Banerjee SN, Ressler C. Int J Pept Protein Res. 1979;14(3):234-46.

N-p-Methoxybenzyloxycarbonyl and N-tert.-butyloxycarbonyl amino acid amides related to a series of natural amino acids were dehydrated to the corresponding Meoz- and Boc-alpha-aminonitriles. Deprotection of the latter derivatives afforded alpha-aminonitriles related to alanine, tyrosine, phenylalanine, dihydrophenylalanine, histidine, Dopa, ornithine, asparagine and glutamine. Thioamidation with H2S/NH3 or H2S/NEt3 in general converted the protected amino nitriles to Meoz- and Boc-alpha-aminothioamides. When deprotected these furnished the alpha-aminothioamides corresponding to alanine, tyrosine, phenylalanine, dihydrophenylalanine and histidine. For dehydration and thioamidation of histidine and Dopa, N alpha-Boc-im trityl-histidine and N-Boc-O, O'-diacetyldihydroxyphenylalanine were useful. Dopa was obtained as the free and Boc-thiohydrazide. Also prepared were N alpha,omega-diMeoz-ornithine DCHA, Meoz-2,5-dihydrophenylalanine DCHA and N,O-diMeoz-tyrosine as starting materials and N,O-dicarbobenzyloxycarbonyltyrosinamide, N,O-diZ-tyrosine nitrile and Z-beta-cyano-beta-alaninamide as model compounds.
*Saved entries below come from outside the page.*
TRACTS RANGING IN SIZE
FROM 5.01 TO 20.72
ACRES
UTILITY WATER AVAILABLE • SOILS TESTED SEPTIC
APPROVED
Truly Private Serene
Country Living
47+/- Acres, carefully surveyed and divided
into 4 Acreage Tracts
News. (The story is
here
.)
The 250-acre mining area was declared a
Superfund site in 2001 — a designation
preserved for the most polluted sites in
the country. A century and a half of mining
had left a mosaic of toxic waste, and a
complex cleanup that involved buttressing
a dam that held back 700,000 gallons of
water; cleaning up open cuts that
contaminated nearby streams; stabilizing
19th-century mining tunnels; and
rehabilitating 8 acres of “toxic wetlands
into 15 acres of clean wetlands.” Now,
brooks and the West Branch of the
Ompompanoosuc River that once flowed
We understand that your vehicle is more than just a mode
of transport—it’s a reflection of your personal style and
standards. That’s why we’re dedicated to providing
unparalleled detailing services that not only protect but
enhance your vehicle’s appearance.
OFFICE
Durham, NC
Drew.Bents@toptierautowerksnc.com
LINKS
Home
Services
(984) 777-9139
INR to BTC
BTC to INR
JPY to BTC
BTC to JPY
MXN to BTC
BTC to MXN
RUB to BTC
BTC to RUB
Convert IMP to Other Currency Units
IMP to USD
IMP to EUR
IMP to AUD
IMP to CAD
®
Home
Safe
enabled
3.Protection of asparagine and glutamine during N alpha-Bpoc-based solid-phase peptide synthesis.

Carey RI, Huang H, Wadsworth JL, Burrell CS. Int J Pept Protein Res. 1996 Mar;47(3):209-13.
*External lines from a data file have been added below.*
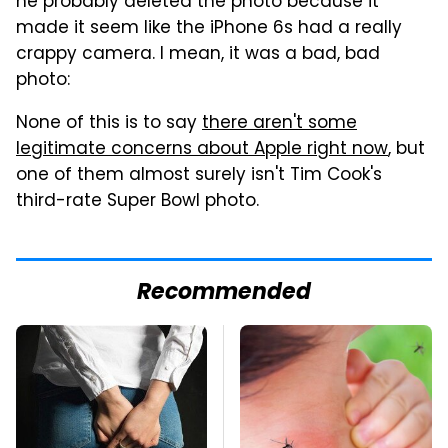
he probably deleted the photo because it
made it seem like the iPhone 6s had a really
crappy camera. I mean, it was a bad, bad
photo:
None of this is to say
there aren't some
legitimate concerns about Apple right now
, but
one of them almost surely isn't Tim Cook's
third-rate Super Bowl photo.
Recommended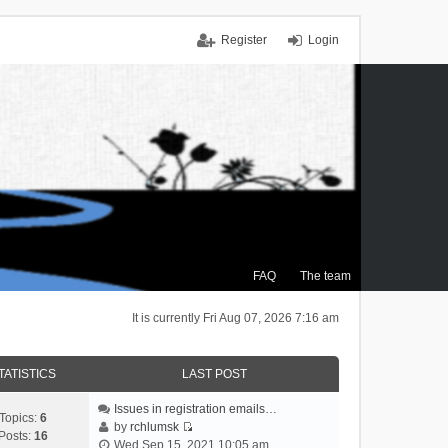
Register
Login
FAQ
The team
It is currently Fri Aug 07, 2026 7:16 am
TATISTICS
LAST POST
Issues in registration emails…
Topics:
6
by
rchlumsk
Posts:
16
V
Wed Sep 15, 2021 10:05 am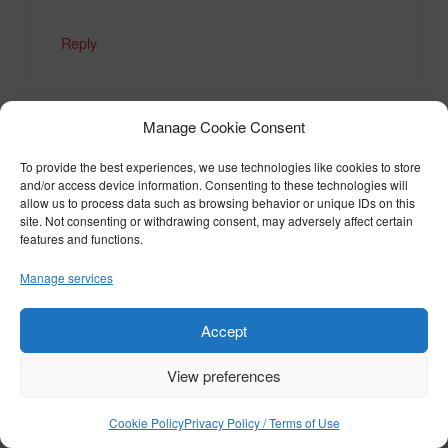
Reply
Manage Cookie Consent
Mr Peter A Edge-Partington
To provide the best experiences, we use technologies like cookies to store
March 8, 2024 at 7:39 am
and/or access device information. Consenting to these technologies will
allow us to process data such as browsing behavior or unique IDs on this
site. Not consenting or withdrawing consent, may adversely affect certain
features and functions.
Absurd and ridiculous. And Id really like to
Manage services
know who the “unauthorised third-party” is
and what’s happening to them????
Accept
Reply
View preferences
Cookie Policy
Privacy Policy / Terms of Use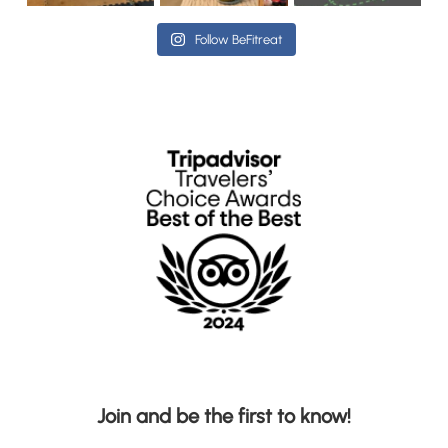
Follow BeFitreat
Join and be the first to know!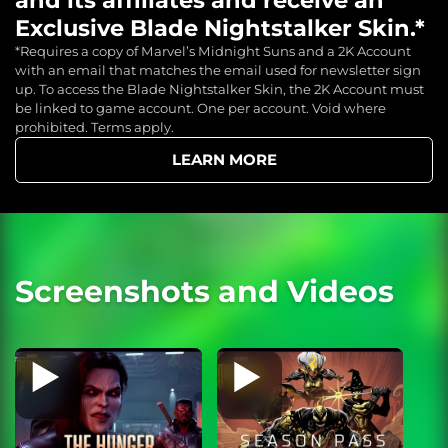
Exclusive Blade Nightstalker Skin.*
*Requires a copy of Marvel’s Midnight Suns and a 2K Account
with an email that matches the email used for newsletter sign
up. To access the Blade Nightstalker Skin, the 2K Account must
be linked to game account. One per account. Void where
prohibited. Terms apply.
LEARN MORE
Screenshots and Videos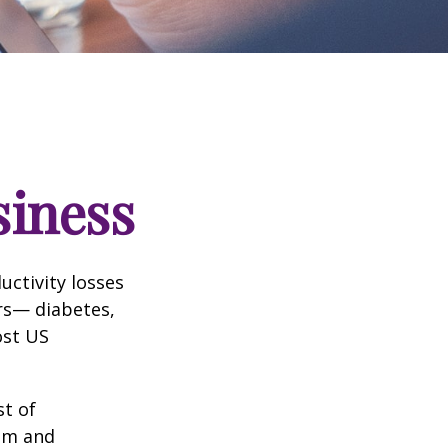
siness
uctivity losses
ors— diabetes,
ost US
st of
ism and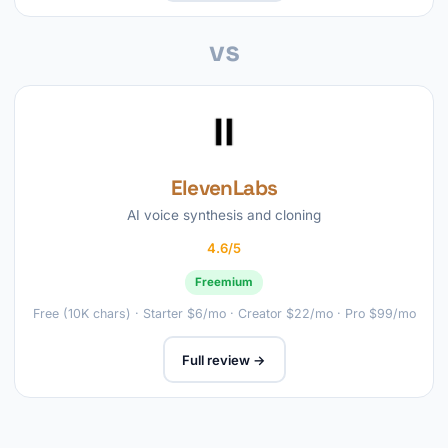
vs
ElevenLabs
AI voice synthesis and cloning
4.6/5
Freemium
Free (10K chars) · Starter $6/mo · Creator $22/mo · Pro $99/mo
Full review →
In this paper we describe the synthesis and properties of Bpoc-Asn(Trt)-OH, Bpoc-Asn(Trt)-OPfp, Bpoc-Gln(Trt)-OH and Bpoc-Gln(Trt)-OPfp. These derivatives are highly soluble in CH2Cl2 and can be coupled efficiently in solid-phase peptide synthesis. The peptides, acetyl-Ala-Phe-Asn(Trt)-Gly-Leu-Ala-O-Dbf-SH and Boc-Cys(Acm)-Ala-Phe-Gln(Trt)-Gly-Leu-Ala-O-Dbf-SH (where O-Dbf-SH is the peptide ester of 4-mercapto-6-hydroxydibenzofuran) were synthesized by stepwise solid-phase peptide synthesis using N alpha-Bpoc amino acids. We have observed that less than 0.1% of the trityl group is removed from the carboxamide of Gln and Asn during a standard 15 min N alpha-Bpoc deprotection in 0.5% TFA in CH2Cl2.

4.4-Methyltrityl (Mtt): a new protecting group for the side chain protection of Asn and Gln in solid-phase peptide synthesis.
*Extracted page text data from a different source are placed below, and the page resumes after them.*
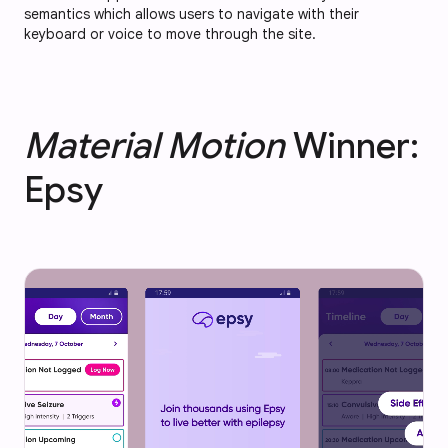
semantics which allows users to navigate with their
keyboard or voice to move through the site.
Material Motion
Winner:
Epsy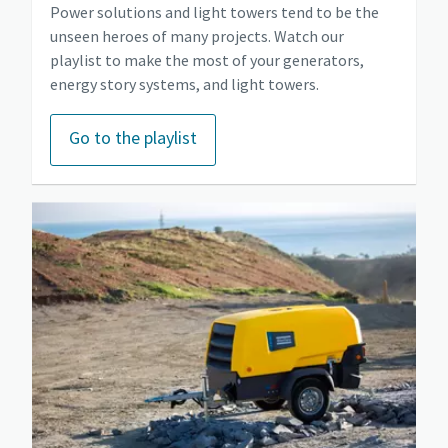
Power solutions and light towers tend to be the
unseen heroes of many projects. Watch our
playlist to make the most of your generators,
energy story systems, and light towers.
Go to the playlist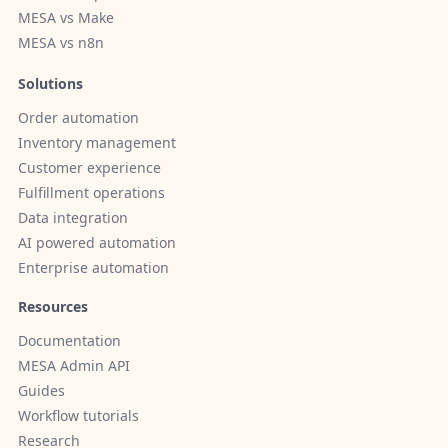
MESA vs Make
MESA vs n8n
Solutions
Order automation
Inventory management
Customer experience
Fulfillment operations
Data integration
AI powered automation
Enterprise automation
Resources
Documentation
MESA Admin API
Guides
Workflow tutorials
Research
Sax B1, Dick F, Tanner R, Gosteli J. Pept Res. 1992 Jul-Aug;5(4):245-6.

The trityl group was recently introduced for the protection of the side chain carboxamide function of asparagine and glutamine. The 4-methyltrityl (Mtt) group, a structural modification of trityl, is presented here and allows more rapid cleavage from the protected peptides. Procedures for the introduction of the group and comparative cleavage reactions are also presented.